What Michael Bay’s meltdown can teach us about contract management
With the exception of Steve Jobs, the words “charisma” and “tech industry executive” rarely fit in the same sentence. Most tech industry C-level executives seem to have the charisma of a two-day-old tuna sandwich.
So it is understandable why industry bigwigs at the popular Consumer Electronics Show want to hire a bit of Hollywood flash to spice up their presentations.
That’s why action movie director Michael Bay (Transformers, Armageddon, The Rock) was at CES this year to help Samsung introduce their new line of curved-screen, UHD TVs.
When the teleprompter failed, Bay fumbled, and then abruptly walked off stage (muttering his apologies), leaving a perplexed Samsung executive to heroically carry on as a one-man show.
The videos of Bay’s appearance, albeit short, at CES have already racked up (collectively) more than one million views on YouTube. Of course, on some level you have to feel for the guy. He’s a director, not an actor. He doesn’t do improvisation – and he had to go “off script” without much practical experience of how to do that.
When things go ‘off script’
Of course, many people in the B2B world have to deal with situations that are “off script.” Going “off script” often happens when market changes, customer response/demand or supply changes dictate a key change with a vendor.
Contracts with vendors and suppliers are, in a sense, a script. Both sides try to codify the parts they’ll play based on certain assumptions about the future. The key word is “assumptions” – no company can really predict the future with certainty.
No system, no order, more risk
When things go “off script,” changes need to be made with vendors on the fly. A mid-contract change from a vendor may in turn affect many other parts of the business. Accounts payable may need to make changes or adjust payments; service or product centers may need to change inventory; sales staff may need to revise sales collateral.
Without a contract management solution (an accessible database of key, searchable contract information) many companies may not be able to effectively deal with these “off script” changes.
A contract that is simply stored in a file cabinet or is squirreled away as a PDF on a user’s computer desktop is a dead and irrelevant document when big changes occur mid contract. How are changes to existing contracts recorded? Without a contract management solution the answer is simple: they are not recorded. This doesn’t mean they are unknown – there would be, no doubt, key stakeholders who approved or negotiated changes with vendors. And vendors themselves may send over statements of understanding regarding the changes.
The problem is, these are not centralized, searchable or even very useful ways to record contract changes. As noted in a prior blog, relying on “institutional memory” is a big mistake when key employees are no longer around to remember what happened and why.
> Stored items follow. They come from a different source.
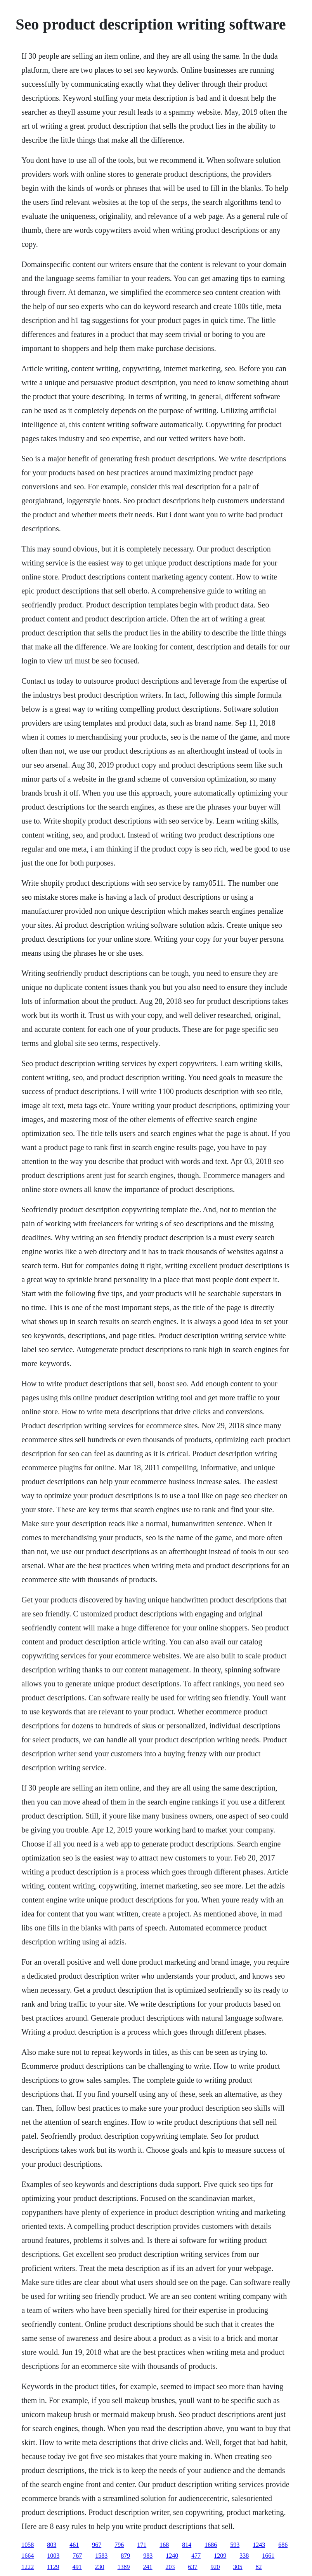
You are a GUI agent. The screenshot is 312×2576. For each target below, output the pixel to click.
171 (141, 2544)
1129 (53, 2567)
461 (74, 2544)
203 (170, 2567)
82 (259, 2567)
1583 (101, 2555)
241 (148, 2567)
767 (77, 2555)
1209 (220, 2555)
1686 (211, 2544)
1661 (268, 2555)
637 (193, 2567)
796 (119, 2544)
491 (77, 2567)
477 (196, 2555)
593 (234, 2544)
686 (283, 2544)
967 (96, 2544)
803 (51, 2544)
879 (125, 2555)
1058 (27, 2544)
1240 (172, 2555)
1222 (27, 2567)
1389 (124, 2567)
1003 (53, 2555)
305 (238, 2567)
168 (164, 2544)
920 (215, 2567)
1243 (259, 2544)
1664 (27, 2555)
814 (186, 2544)
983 (148, 2555)
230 (99, 2567)
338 (244, 2555)
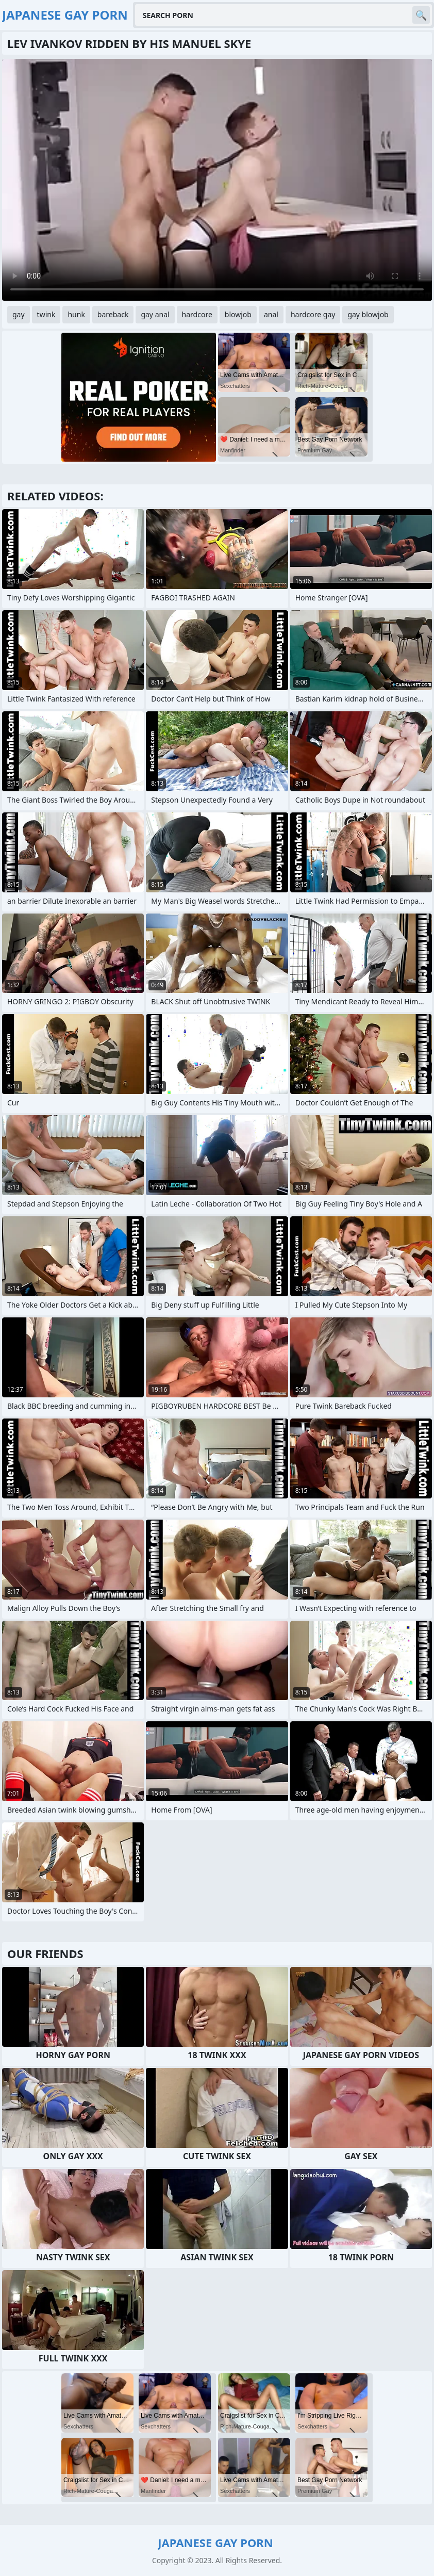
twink (46, 314)
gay (18, 314)
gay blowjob (367, 314)
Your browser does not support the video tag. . (217, 180)
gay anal (155, 314)
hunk (76, 314)
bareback (113, 314)
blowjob (238, 314)
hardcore (197, 314)
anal (271, 314)
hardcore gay (313, 314)
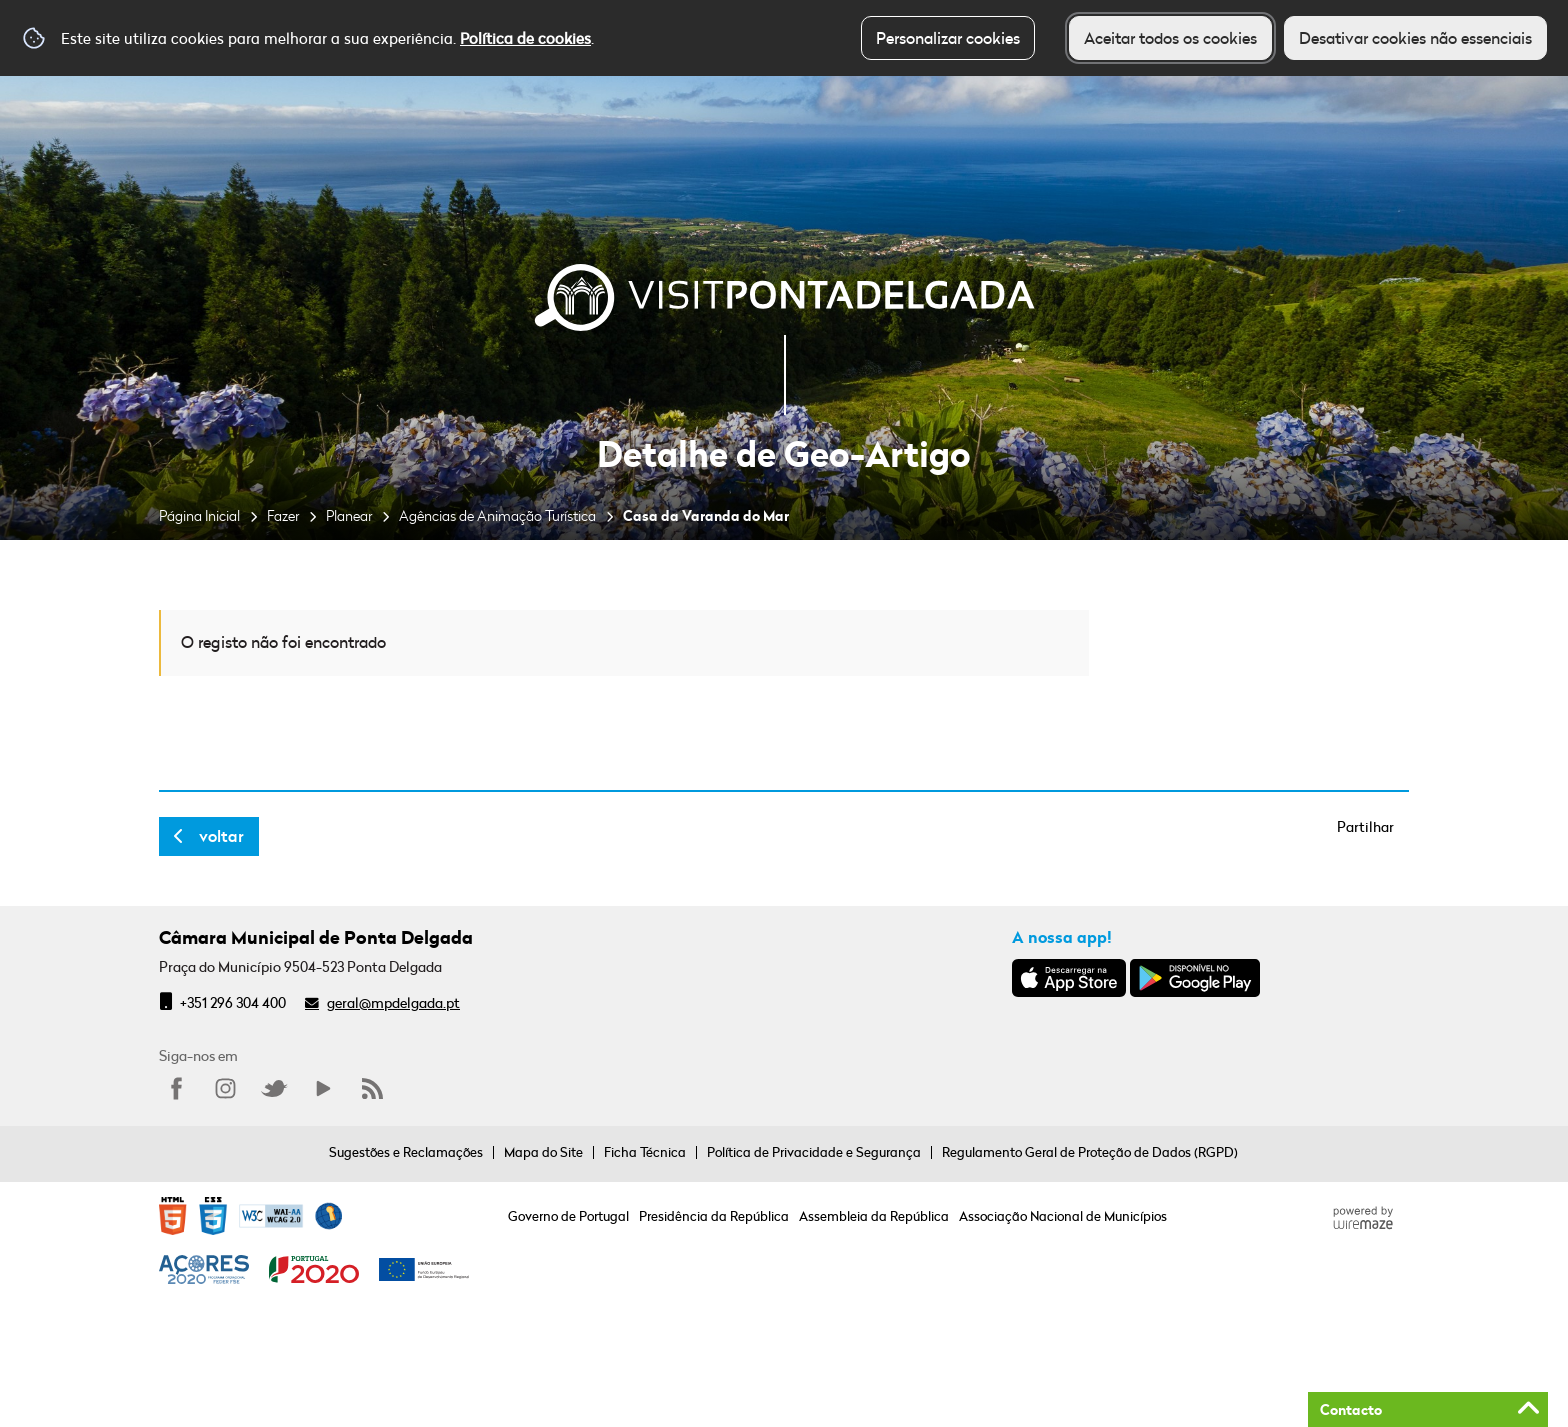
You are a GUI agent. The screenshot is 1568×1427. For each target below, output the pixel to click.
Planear (349, 515)
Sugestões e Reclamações (406, 1152)
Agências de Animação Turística (497, 515)
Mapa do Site (543, 1152)
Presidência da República (714, 1216)
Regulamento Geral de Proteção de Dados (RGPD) (1090, 1152)
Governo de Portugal (568, 1216)
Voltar (221, 836)
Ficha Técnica (645, 1152)
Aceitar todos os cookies (1170, 38)
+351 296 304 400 (233, 1002)
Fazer (283, 515)
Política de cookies (525, 38)
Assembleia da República (874, 1216)
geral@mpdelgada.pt (393, 1002)
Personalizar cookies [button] (948, 38)
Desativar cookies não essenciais (1415, 38)
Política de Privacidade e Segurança (814, 1152)
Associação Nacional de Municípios (1063, 1216)
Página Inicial (199, 515)
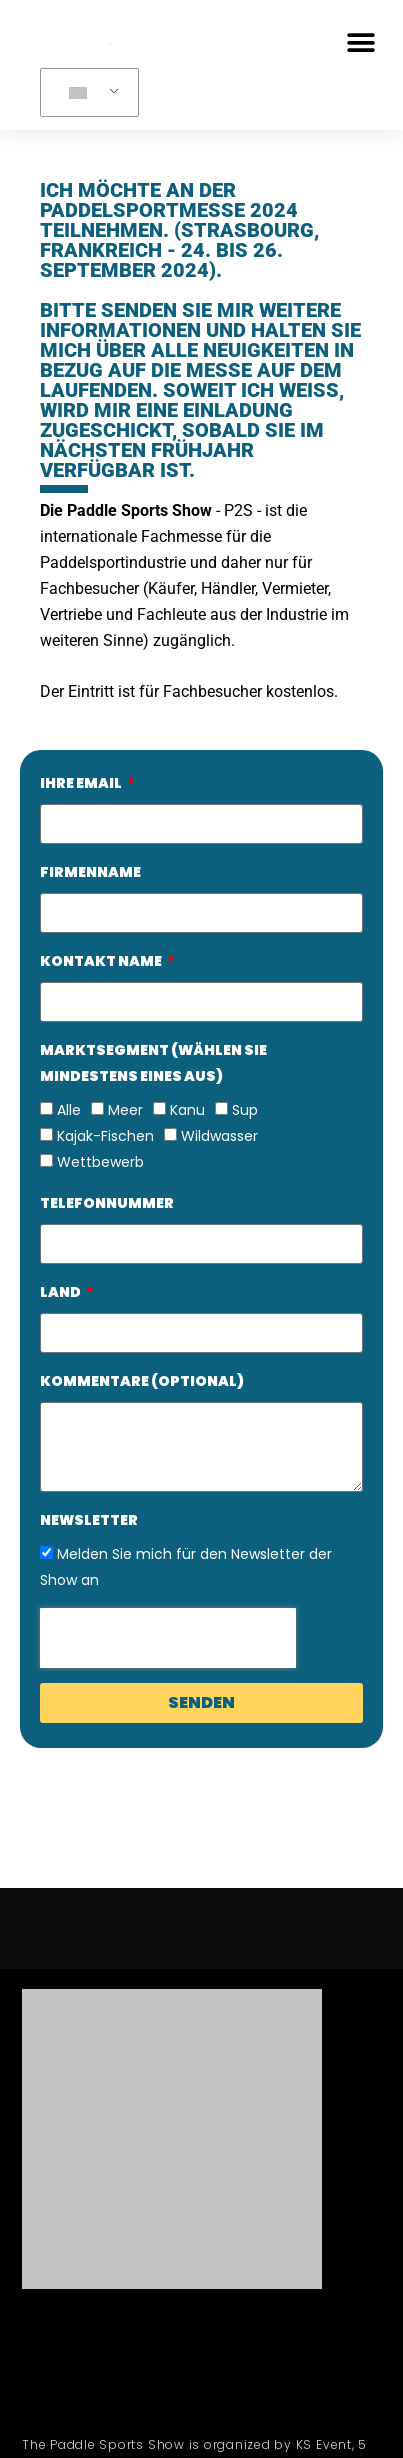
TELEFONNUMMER (107, 1203)
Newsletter (89, 1520)
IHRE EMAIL (82, 783)
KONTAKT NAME (102, 961)
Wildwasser (219, 1136)
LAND (61, 1292)
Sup (245, 1110)
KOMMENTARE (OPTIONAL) (142, 1381)
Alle (69, 1110)
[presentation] (168, 1638)
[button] (360, 42)
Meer (125, 1110)
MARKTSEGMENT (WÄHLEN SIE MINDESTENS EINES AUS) (153, 1063)
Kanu (187, 1110)
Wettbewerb (100, 1162)
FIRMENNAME (90, 872)
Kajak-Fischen (105, 1136)
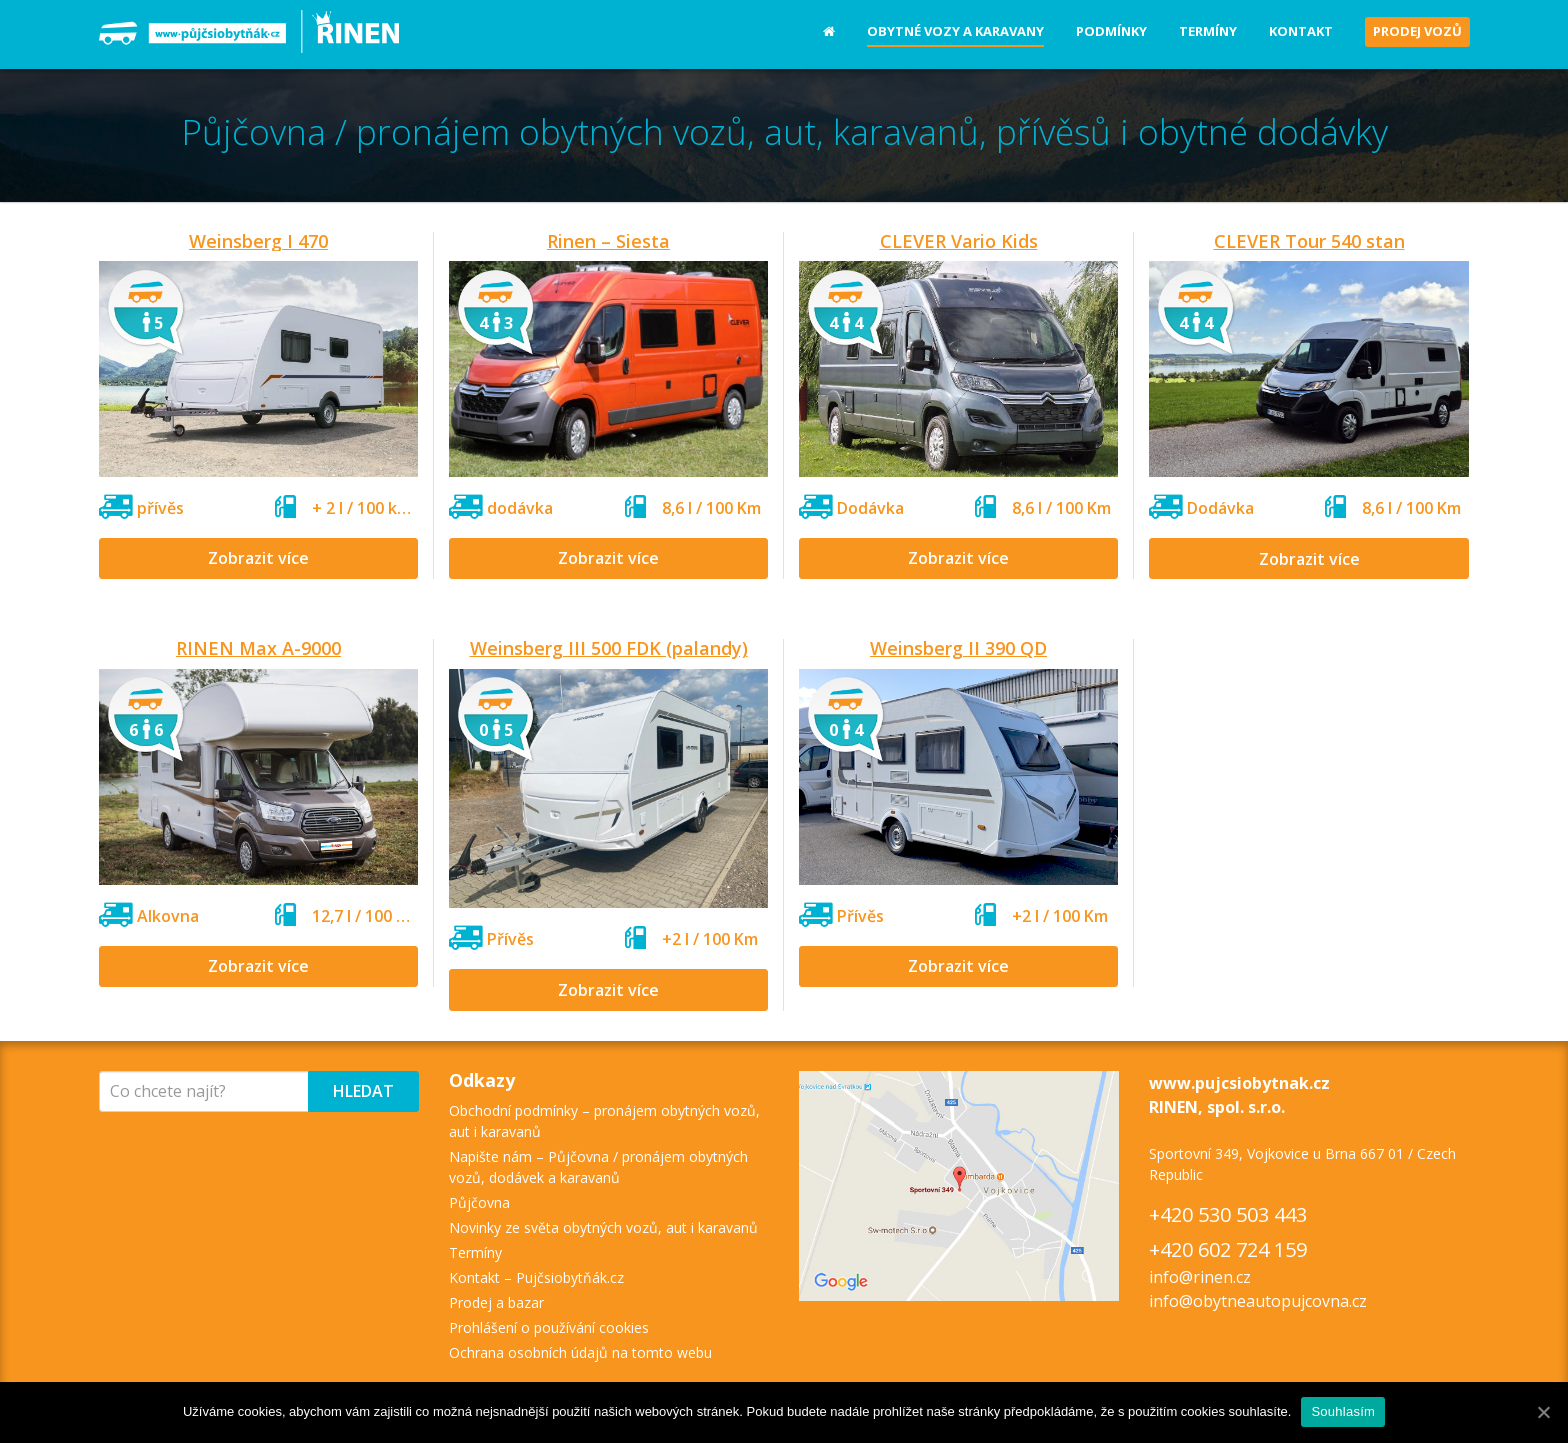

That provides a lot of exposure to financial risk: when contracts change, payment conditions may change: overpayments can be made, duplicate payments can crop up. Even underpayments to vendors can result, which can lead to friction with key vendor, or worse.
Databases prevent contract chaos
Now consider the scenario where you or your company has a contract management solution in place.
As with Contract Assistant, your company would have its own database where each contract is stored as an electronic record that notes all contract details. Via in-record notes or the ability to link to or store related documents, you have a place to record all changes and change-related documents.
With a contract management solution, there is also an added benefit that ensures contract changes get recorded: people in charge of contract management. If your company goes to the trouble of implementing a contract management solution, no doubt on some level (either by department or business branch) people are going to be tasked with recording contract information.
With the people dedicated to recording key contract information (and changes) and the tools to record contract-related notes and documents, you have the basic tools that prevent contract chaos.
This also means that at any future date, information about contracts and mid-contract changes can be searched. Contract Assistant, for example, features multiple search filters, and depending on the edition you use (Standard, Pro, Enterprise), your organization may even have the ability to search all stored documents as well.
When gathering data for quarterly or annual reports, a contract management solution can go a long way to ensure key financial information on contracts doesn’t “go missing” – even if they go “off script.”